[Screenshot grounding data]
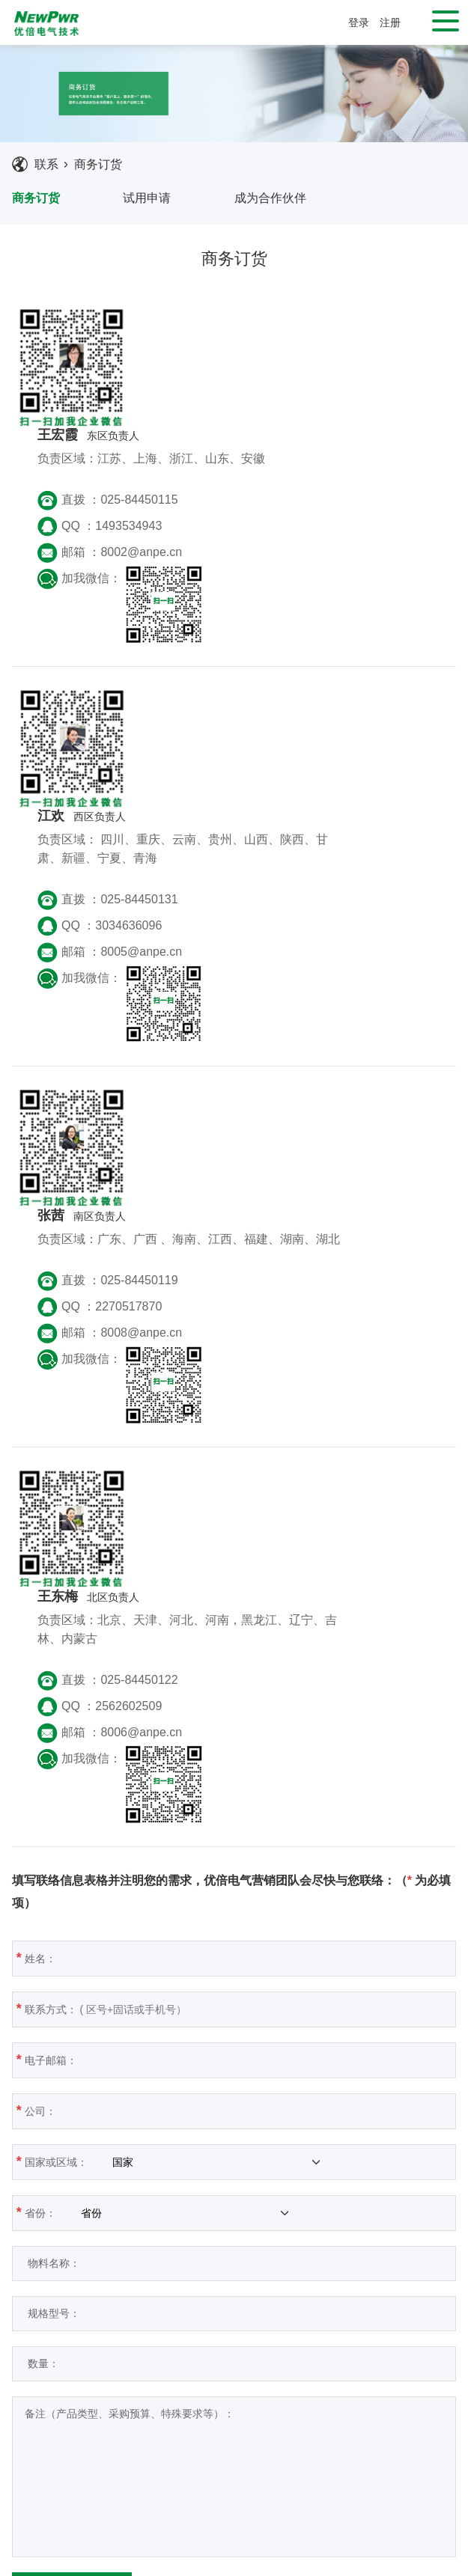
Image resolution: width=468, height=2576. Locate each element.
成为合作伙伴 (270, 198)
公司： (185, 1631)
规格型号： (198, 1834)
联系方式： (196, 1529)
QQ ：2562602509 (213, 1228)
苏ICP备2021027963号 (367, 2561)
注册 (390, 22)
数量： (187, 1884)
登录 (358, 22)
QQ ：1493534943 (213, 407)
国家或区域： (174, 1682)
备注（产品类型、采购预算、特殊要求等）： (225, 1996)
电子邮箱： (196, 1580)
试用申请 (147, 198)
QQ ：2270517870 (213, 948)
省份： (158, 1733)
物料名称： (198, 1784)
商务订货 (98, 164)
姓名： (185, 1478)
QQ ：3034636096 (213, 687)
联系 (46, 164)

- [ABOUT THIS TASK] In repeating the lines above, keep the wording exact and leave every picture out.

- [RESULT]
Image resolution: width=468, height=2576. Locate each element.
成为合作伙伴 (270, 198)
公司： (185, 1631)
规格型号： (198, 1834)
联系方式： (196, 1529)
QQ ：2562602509 (213, 1228)
苏ICP备2021027963号 (367, 2561)
注册 (390, 22)
数量： (187, 1884)
登录 (358, 22)
QQ ：1493534943 (213, 407)
国家或区域： (174, 1682)
备注（产品类型、采购预算、特殊要求等）： (225, 1996)
电子邮箱： (196, 1580)
试用申请 (147, 198)
QQ ：2270517870 (213, 948)
省份： (158, 1733)
物料名称： (198, 1784)
商务订货 (98, 164)
姓名： (185, 1478)
QQ ：3034636096 (213, 687)
联系 (46, 164)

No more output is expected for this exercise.